と、インタビュー取材を断られたんだけど、どうやら状況が変わって来ているようだ。

 ただ、文芸部の中では、当然のように意見が別れた。

「一度は断っておいて、いまさら、こんな都合の良いこと言われても……って、感じじゃない?」

「そうですよね……もう、他のクラブのインタビューは終わって、次の撮影をする段階ですし……」

「でも、少しでも協力してくれるクラブが増えるのは、プラスになるんじゃない?」

「たしかに、黒田先輩たちのところから、私たちの方に来てくれるっていうのは、ちょっと嬉しいかもですね」

 彼女たちが語った内容は、実益の面でも感情論としても、どちらも、うなずける内容だった。
 部員のみんなの意見を冷静に聞いていた天竹部長は、それぞれの主張を熟考するように受け止めたあと、

「黄瀬くんは、どう思いますか?」

と、話しをボクに振ってきた。
 急に意見を求められたことに、焦りつつも、感じていることを率直に答える。

「う~ん、石沢いしざわさんや高瀬たかせさんに言ったように、もう作成する映像のコンセプトが出来あがった時点で、いまさら言われても……という想いは、ボクにもある。ただ、今村いまむらさんや井戸川いどがわさんが言うように、今からでもバドミントン部と協力するメリットはあるかも知れない……曖昧な答えになって申し訳ないけど、ここは、バドミントン部の部長さんと直接、話した方が良いんじゃないかなぁ?」

 自分でも煮えきらない回答だな、と思っていたんだけど、ボクの予想に反して、天竹さんの表情は、パッと明るくなった。

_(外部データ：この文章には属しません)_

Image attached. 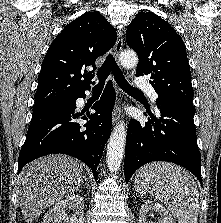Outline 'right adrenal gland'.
<instances>
[{
	"mask_svg": "<svg viewBox=\"0 0 221 223\" xmlns=\"http://www.w3.org/2000/svg\"><path fill=\"white\" fill-rule=\"evenodd\" d=\"M85 184L83 185V186H87V188H90V185L88 184V182H87V179H85Z\"/></svg>",
	"mask_w": 221,
	"mask_h": 223,
	"instance_id": "right-adrenal-gland-1",
	"label": "right adrenal gland"
}]
</instances>
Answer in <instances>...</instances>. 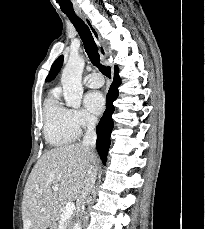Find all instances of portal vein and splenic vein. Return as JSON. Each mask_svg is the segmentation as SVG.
<instances>
[{
    "label": "portal vein and splenic vein",
    "instance_id": "portal-vein-and-splenic-vein-1",
    "mask_svg": "<svg viewBox=\"0 0 205 229\" xmlns=\"http://www.w3.org/2000/svg\"><path fill=\"white\" fill-rule=\"evenodd\" d=\"M52 189L54 191L58 190L57 186H53ZM75 210V204L74 202H68L64 208V211L61 214V223H64L66 220H68L71 215L73 214V211Z\"/></svg>",
    "mask_w": 205,
    "mask_h": 229
}]
</instances>
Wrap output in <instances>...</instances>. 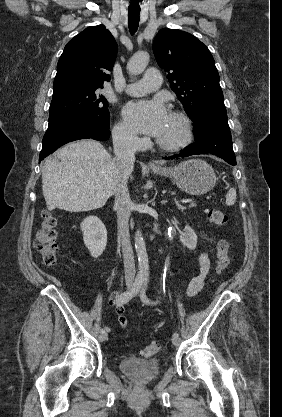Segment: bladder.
<instances>
[{
  "label": "bladder",
  "instance_id": "bladder-1",
  "mask_svg": "<svg viewBox=\"0 0 282 417\" xmlns=\"http://www.w3.org/2000/svg\"><path fill=\"white\" fill-rule=\"evenodd\" d=\"M119 369L133 382L145 385L158 376L160 373V364L157 359L124 356L120 360Z\"/></svg>",
  "mask_w": 282,
  "mask_h": 417
}]
</instances>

「そうですね! 実は私も、そう考えていました。バドミントン部は、校内でも珍しい男女混成のクラブで部員数も多いですし……私、部長の西尾さんと、もう一度お話ししてみようと思います」

 代表者の一言に、部員のみんなは納得したのか、石沢さんが、天竹さんに語りかける。

「部長の葵が、そう言うなら良いんじゃない? バドミントン部と話して、私たちにメリットがあるようなら、あらためて協力関係を作れば良いし、逆に無茶な要求をされたり、失礼なことを言われたら、断ってくれて良いから!」

 朗らかな表情で語られたその言葉に、他の部員のみんなも、うんうんとうなずき、賛同の意を示した。

 そんな訳で、月曜日の放課後になり、本来の予定である華道部での撮影取材を他の部員さんたちに任せて、インタビュー取材の責任者である天竹さんと、映像編集の責任者とされているボクは、バドミントン部の活動場所である体育館を訪問している。

 個人的には、ビデオカメラや写真撮影こそ、自分の出番だという気持ちが強いので、その現場に参加できないことに対する、忸怩じくじたる想いはあるけれど、これも、グループ活動の一環なので仕方がない。
 
 部長の西尾先輩は、前回の訪問時と同じように、気さくな対応ながらも、下級生のボクたちに対する気遣いを見せてくれた。

「一度は断ったみたいな感じになったのに、ここまで来てもらって、ゴメンね。黒田たちの取材を受けようと思ったけど、他のクラブの取材日程が立て込んでいるらしくて、来週の週末まで待ってくれ、と言われちゃってさ……今週の日曜日には、一年の新人戦が開催されるんだけど、その日は取材に来てもらえないみたいなんだ」

 なるほど……数日前、竜司たちの活動スケジュールを心配したボクの予測はハズレていなかったようだ。

 そして、クラブ側が見せたい内容と、竜司たちの作ろうとする動画のコンセプトに、ズレが生じているようだ。
 さらに、Vtuberのキャクターが、体育会系クラブの試合を取材して、どうやって映像にまとめるつもりなのか、ボクにとっては謎でもある(と同時に大いに興味がある)。

 そんなことをツラツラと考えながら、西尾部長の話しを伺っていると、天竹さんは、すぐにスケジュール帳を確認し、

「今週の日曜日ですか……この日は、吹奏楽部の撮影予定日ですが、大会の会場が近くで、なおかつ午前中であれば、撮影取材を行うことも可能ですね」

と、ボクの同意を待たずに返答する。

(ちょっ……ちょっと、待ってよ! ボクも、その会場に同行するの?)

 自分たちの意思伝達ができていないことをバドミントン部側に悟られないように、ツッコミたい心をなんとか抑えていると、西尾部長は、天竹さんの言葉に感激したように、言葉を発する。

「ありがとう! 午前中も、試合はあるし、開会式のようすを動画にしてくれたら、とても助かる。実は、新入部員の桃田ももたが、抽選で選手宣誓をすることになったんだ」

 なるほど……バドミントン部の試合の取材にこだわったのは、そういう理由があったのか……。

「卒業した先輩も含めて、オレたちは、感染症の影響で対外試合に出る機会が少なかったから、いまの一年たちには、思いっきり試合に出る喜びを感じて欲しいんだよ……」

 感極まったように、語り続ける西尾部長の表情を見ながら、天竹さんの表情をうかがおうとすると、偶然に視線が重なり、なにかの手応えを感じたのだろうか、彼女はクスリと微笑む。
 そして、感激にひたっているバドミントン部の部長さんに対して、文芸部の部長は、穏やかな声色で語りかけた。
 
「そうだったんですね……そういう事情があるなら、私たちのグループも新人戦の試合の撮影取材をさせてもらいたいと思います。ただ……インタビューについては、すでに、他のクラブを取材を終えていて、編集する映像のコンセプトも出来上がっています。完成した動画は、私たちのこれまでの取材内容に沿った内容になりますが、それでも構いませんか?」

「ああ、もちろんだ! 一度、キミたちの取材依頼を断ったのに、途中から参加させてもらうんだからな。試合や練習のようすを撮影して動画にしてもらえるなら、あとは、そちらの好きなように編集してもらって構わないよ」

 体育会系らしい、と言うと多少の偏見が混じっているかも知れないけど、快活に答えた西尾部長の言葉に、ボクの表情も自然にほころぶ。

 そして、そんな感激屋の上級生の言葉に満足したように微笑んでいた、天竹さんは、瞬時に鋭い視線を相手に送り、

「では、このまま少しだけお時間をいただいて、バドミントン部の代表者と中心選手にインタビューを行いたいんですが、構いませんか?」

と、そのまま取材依頼を申し込んだ。

 双方に良好な関係が築かれたこのタイミングで、取材が断られるということはないだろう。

 天竹さんの申し出は、西尾部長に快諾され、ボクは臨時の取材インタビューに同席することになった。